Ведьма поднялась с опрокинутого стула, грозно выпрямилась, и Гвендолин сжалась под ее гневным взором.
— Подумаешь, восемьсот лет, — выдавила она упрямо, не желая замолкать. — Мама всегда говорила, что любят не за что-то, а вопреки.
— Я ни перед кем не собираюсь унижаться, — холодно произнесла Кагайя. — Я уже потеряла больше, чем могу вынести. Неужели этого мало? — Она обвела руками разруху и с болью остановила взгляд на своих морских любимицах. — Они были достойнее иных людей. И они… любили меня безвозмездно…
— Почему же вы так не можете? — с вызовом спросила Гвендолин, прекрасно понимая, что напрашивается на неприятности. Если ведьма психанет, не сносить ей головы. — Самоотверженно, без претензий на взаимность. Он ведь хороший, Дориан. Ему не нужно ни ваше могущество, ни власть над миром, ни этот замок, ни прислуга, ни колдовство. И ваша молодость и красота тоже не нужны. Ему нужна душа, а она у вас черная. Вы людей убиваете, — на глазах выступили слезы. — Разве так поступают те, у кого есть сердце?
— Конечно, нет, — тонкие, бледные губы колдуньи дрогнули. Болезненная улыбка словно изломала их, до того не к месту она пришлась на этом идеальном, похожем на восковую маску лице. — Те, у кого оно есть, так не поступают.
Кагайя замолчала. Гвендолин смотрела на нее широко раскрытыми от неожиданного осознания глазами.
— Сердце, — выдохнула она. — Это ваше сердце в том сосуде!
— Гляди, какая сообразительная, — едко бросила ведьма, не прекращая кривить рот. — И когда же ты успела все разглядеть?
— Но зачем?.. Как?.. Почему вы просто не вернете его?!
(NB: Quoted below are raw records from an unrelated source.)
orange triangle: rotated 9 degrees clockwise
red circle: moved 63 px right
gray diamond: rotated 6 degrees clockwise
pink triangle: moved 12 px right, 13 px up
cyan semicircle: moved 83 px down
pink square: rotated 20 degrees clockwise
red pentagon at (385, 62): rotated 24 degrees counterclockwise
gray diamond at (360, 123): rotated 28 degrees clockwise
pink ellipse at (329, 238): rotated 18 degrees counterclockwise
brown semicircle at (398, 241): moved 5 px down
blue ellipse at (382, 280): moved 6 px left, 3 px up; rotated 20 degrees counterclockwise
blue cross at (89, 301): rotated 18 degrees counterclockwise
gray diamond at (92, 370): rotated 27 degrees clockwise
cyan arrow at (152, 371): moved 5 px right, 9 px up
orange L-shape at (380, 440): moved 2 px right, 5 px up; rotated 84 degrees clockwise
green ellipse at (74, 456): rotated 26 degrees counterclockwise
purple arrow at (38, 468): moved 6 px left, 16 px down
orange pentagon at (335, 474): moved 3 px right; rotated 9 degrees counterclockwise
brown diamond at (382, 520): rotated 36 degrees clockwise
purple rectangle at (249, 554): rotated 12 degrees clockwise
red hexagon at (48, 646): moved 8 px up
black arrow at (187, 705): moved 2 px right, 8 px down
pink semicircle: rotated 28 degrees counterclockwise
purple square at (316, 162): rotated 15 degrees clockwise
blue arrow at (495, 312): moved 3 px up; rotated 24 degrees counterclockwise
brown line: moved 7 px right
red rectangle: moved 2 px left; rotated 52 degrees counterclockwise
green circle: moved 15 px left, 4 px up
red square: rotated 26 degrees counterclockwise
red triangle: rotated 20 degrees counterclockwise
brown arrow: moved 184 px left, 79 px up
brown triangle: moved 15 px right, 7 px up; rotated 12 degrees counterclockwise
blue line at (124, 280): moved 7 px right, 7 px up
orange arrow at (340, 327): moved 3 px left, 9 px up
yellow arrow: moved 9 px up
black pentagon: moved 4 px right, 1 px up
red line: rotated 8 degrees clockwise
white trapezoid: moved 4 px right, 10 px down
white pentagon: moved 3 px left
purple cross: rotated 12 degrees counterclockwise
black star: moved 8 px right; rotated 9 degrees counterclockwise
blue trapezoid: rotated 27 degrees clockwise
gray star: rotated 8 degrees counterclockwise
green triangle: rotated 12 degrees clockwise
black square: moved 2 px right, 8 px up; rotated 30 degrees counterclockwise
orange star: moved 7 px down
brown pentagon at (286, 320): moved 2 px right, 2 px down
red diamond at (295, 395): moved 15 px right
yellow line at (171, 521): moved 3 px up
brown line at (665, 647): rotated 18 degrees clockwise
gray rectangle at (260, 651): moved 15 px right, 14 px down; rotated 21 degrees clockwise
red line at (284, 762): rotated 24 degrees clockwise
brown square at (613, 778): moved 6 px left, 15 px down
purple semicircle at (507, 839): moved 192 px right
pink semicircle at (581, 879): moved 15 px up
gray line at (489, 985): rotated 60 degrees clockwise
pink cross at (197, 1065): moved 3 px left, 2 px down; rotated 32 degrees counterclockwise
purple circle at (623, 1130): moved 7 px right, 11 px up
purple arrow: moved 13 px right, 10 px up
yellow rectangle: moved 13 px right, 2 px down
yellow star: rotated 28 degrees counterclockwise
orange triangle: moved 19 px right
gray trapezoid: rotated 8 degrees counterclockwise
— Не слишком ли много вопросов для гнилого отребья? — Кагайя высокомерно вздернула подбородок. Ее явно посетило секундное вдохновение размазать нахалку по грязному полу. — А впрочем, шут с тобой. Его выкрал мой предшественник, мечтавший получить несравненное могущество, свергнуть нас с сестрой и единолично править миром. Разумеется, я свое вернула, вот только к тому времени оно мне стало уже ни к чему. Я прекрасно научилась обходиться без него. Сердце… Кому оно нужно? Кому вообще нужны страдания? Скажешь, ты отказалась бы от возможности навек распрощаться с душевными муками? С болью? С сомнениями? С рыданиями над дохлым драконом?
— Такой ценой? Отказалась бы. Уж лучше рыдать, зная, что твое к тебе вернется, чем не рыдать и не ждать ни от кого ни любви, ни благодарности.
— Дура безмозглая.
Гвендолин не нашла, что возразить. Доводы кончились. Удивительно, что она до сих пор не присоединилась к Галиотис и Тридактне. Похоже, ведьма и впрямь рехнулась: изменила собственным привычкам косить людей направо и налево. А может, просто заленилась расходовать на Гвендолин чары.
Плывущая чернильная каша над головой с минуты на минуту грозила опуститься на ведьмину макушку. Ветер легонько раздувал черные локоны, метущие пол.
Неожиданно осколки стекла громко хрустнули под чьим-то ботинком.
Гвендолин оглянулась.
Пригибаясь, как солдат под обстрелом, вытаращив глаза на водоворот хаоса и приглаживая буйную копну огненных волос, на руинах кабинета возник Дориан.